The optimal threshold value for SBR was 3.0, whereby an 87.2% sensitivity and 86.1% specificity (LR 6.2) was reached, with an NPV and PPV of 99.4% and 20.1%, respectively. Receiver operating characteristic (ROC) curve evaluation showed the area under the curve (AUC) obtained for MFI was 0.89 (95% confidence interval (CI) 0.86–0.92) and the AUC for SBR was 0.93 (95% CI 0.89–0.97), suggesting potential clinical value (Fig. 2d, e).

Because the PPV remained relatively low for the single evaluation techniques, we evaluated a combined threshold of MFI ≥ 0.044 and SBR ≥ 3.0, which resulted in a PPV of 36.2% consistent with a sensitivity of 84.6% and specificity of 94.0% (Table 2). Importantly, this combined MFI and SBR threshold method allowed us to preselect 91 LNs (9.0%) from the total of 1012 collected LNs, compared to 267 LNs (26.4%) in MFI threshold method and 169 LNs (16.7%) in SBR threshold method.
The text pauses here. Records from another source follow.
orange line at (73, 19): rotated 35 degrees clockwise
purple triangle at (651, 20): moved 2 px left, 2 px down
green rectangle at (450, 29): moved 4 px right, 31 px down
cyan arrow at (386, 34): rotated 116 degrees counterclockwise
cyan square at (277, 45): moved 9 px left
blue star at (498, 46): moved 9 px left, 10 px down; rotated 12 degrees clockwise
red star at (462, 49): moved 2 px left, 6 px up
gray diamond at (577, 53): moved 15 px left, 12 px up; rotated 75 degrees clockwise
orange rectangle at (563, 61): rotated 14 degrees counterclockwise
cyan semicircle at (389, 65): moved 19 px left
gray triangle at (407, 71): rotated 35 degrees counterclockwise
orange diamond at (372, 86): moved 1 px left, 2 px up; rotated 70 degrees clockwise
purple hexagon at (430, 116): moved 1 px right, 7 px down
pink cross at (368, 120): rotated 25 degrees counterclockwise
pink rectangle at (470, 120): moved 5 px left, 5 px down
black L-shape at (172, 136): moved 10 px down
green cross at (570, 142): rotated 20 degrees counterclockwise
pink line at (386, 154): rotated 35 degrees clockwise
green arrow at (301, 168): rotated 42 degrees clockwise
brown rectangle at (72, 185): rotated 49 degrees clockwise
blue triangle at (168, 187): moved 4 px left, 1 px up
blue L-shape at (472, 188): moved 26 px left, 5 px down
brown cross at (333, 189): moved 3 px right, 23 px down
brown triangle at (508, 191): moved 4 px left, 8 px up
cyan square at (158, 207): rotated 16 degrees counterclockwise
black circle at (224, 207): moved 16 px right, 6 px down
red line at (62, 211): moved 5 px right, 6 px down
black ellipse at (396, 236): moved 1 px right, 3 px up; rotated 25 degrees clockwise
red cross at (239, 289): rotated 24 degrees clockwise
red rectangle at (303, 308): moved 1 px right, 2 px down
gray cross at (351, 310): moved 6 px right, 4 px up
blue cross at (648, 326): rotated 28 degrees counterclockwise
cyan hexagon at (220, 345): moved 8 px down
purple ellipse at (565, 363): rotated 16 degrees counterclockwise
Finally, using the combined MFI and SBR threshold method, 915/1012 LNs were scored true negative (fluorescence negative, histopathologically confirmed benign LN), 33 LNs as true positive (fluorescence positive, histopathologically confirmed metastatic LN), 58 LNs as false positive (fluorescence positive, histopathologically confirmed benign LN), and 6 LNs as false negative (fluorescence negative, histopathologically confirmed metastatic LN).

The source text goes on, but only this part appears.